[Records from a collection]
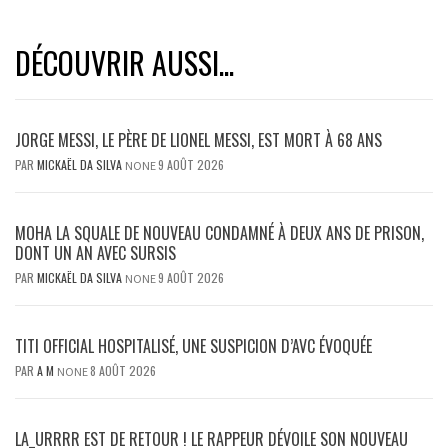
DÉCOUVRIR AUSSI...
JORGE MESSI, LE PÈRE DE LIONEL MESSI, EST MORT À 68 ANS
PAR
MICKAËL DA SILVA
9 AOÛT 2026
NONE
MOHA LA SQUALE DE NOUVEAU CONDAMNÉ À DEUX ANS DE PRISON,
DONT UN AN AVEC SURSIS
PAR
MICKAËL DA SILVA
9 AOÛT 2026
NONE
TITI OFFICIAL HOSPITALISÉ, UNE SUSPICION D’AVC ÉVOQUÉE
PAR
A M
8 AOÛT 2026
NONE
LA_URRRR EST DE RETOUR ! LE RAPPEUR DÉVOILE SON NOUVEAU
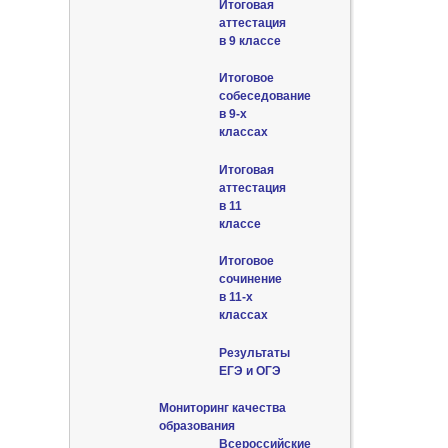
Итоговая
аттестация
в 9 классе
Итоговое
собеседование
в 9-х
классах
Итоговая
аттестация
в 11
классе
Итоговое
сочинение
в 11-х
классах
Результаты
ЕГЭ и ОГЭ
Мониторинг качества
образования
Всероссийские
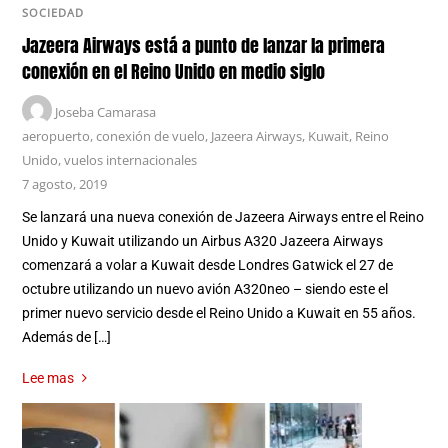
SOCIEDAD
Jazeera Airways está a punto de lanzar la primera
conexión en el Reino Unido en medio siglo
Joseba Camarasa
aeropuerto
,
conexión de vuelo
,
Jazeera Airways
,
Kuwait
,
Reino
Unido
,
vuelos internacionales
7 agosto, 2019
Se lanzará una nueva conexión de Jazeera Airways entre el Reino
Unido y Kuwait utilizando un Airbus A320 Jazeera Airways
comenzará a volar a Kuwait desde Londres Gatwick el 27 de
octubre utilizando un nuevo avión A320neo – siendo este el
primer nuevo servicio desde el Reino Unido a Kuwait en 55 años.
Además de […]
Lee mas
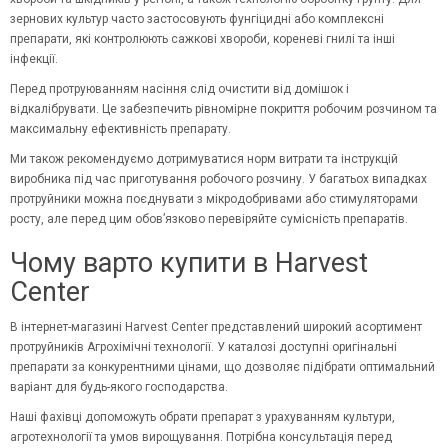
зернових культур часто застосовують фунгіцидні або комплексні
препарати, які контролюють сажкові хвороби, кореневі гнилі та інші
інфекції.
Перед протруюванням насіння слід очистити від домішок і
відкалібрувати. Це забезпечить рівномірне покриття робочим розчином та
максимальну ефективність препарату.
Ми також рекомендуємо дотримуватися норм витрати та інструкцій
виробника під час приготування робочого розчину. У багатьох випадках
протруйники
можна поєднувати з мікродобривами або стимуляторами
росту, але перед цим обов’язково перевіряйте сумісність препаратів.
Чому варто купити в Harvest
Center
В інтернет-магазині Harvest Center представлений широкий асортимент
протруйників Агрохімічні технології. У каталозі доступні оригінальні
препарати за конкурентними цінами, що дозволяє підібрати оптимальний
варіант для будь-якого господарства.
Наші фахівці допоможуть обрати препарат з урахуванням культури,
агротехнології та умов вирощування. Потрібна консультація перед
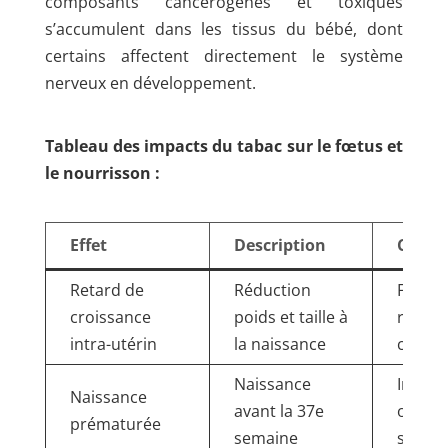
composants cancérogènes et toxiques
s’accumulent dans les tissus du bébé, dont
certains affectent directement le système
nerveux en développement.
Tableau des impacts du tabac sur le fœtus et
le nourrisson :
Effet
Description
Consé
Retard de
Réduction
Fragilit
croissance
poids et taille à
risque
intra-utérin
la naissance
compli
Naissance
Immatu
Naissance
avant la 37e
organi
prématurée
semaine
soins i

* * *

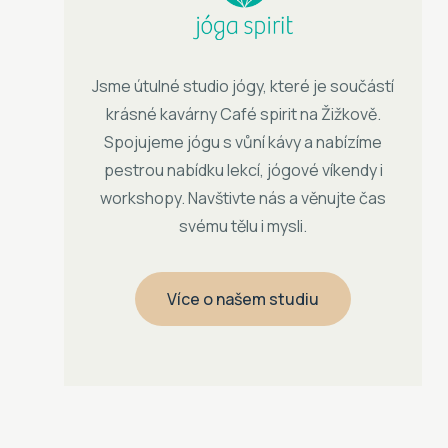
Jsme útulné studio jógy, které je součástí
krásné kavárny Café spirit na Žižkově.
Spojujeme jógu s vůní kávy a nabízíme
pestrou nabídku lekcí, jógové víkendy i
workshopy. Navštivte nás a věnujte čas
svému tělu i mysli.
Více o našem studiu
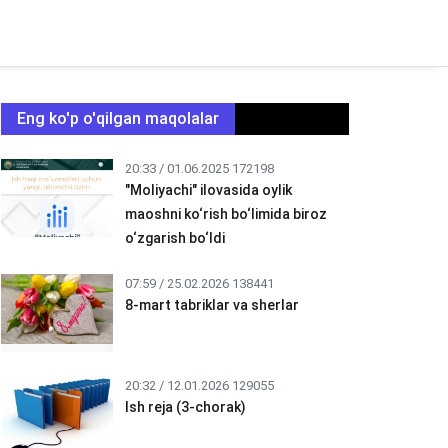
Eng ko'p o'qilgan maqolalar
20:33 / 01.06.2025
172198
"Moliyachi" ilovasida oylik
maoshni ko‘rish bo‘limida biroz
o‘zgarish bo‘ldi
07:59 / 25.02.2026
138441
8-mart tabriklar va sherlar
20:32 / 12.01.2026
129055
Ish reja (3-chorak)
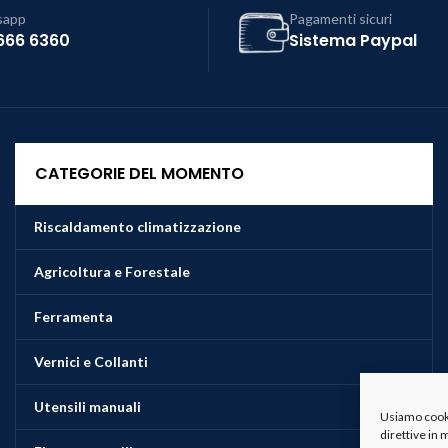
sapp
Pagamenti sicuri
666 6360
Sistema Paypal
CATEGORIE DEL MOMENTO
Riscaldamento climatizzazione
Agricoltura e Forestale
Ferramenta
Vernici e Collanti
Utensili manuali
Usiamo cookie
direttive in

---

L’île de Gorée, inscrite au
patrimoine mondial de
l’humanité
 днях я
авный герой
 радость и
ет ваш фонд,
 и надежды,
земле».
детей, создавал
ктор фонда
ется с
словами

The task
Note how many lines above hold "nuevo" and give that figure alone.

Written solution
2